Wet natuurbescherming: algemeen overgangsrecht

In verband met de inwerkingtreding van de Wet natuurbescherming op 1 januari 2017 is overgangsrecht in de wet opgenomen voor reeds lopende procedures. Op de meeste procedures is echter de Wet natuurbescherming van toepassing geworden.
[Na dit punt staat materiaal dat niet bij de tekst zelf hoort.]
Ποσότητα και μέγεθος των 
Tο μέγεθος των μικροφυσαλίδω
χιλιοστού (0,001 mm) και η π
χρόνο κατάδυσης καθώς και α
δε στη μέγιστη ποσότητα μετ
Dit volgt uit artikel 9.10 van de Wet natuurbescherming (Wnb). Daarnaast is er speciaal overgangsrecht opgenomen voor aanvragen om een natuurbeschermingswetvergunning die reeds voor 1 juli 2015 – de datum van inwerkingtreding van de Programmatische Aanpak Stikstof – zijn ingediend.

Het overgangsrecht leidt tot de volgende conclusie:

1. Vergunningaanvragen ingediend vóór 1 juli 2015

  • door het overgangsrecht in het Besluit natuurbescherming geldt het verbod op extern salderen niet voor deze vergunningaanvragen;
  • voor het overige geldt het overgangsrecht, zoals onder punt 2 genoemd.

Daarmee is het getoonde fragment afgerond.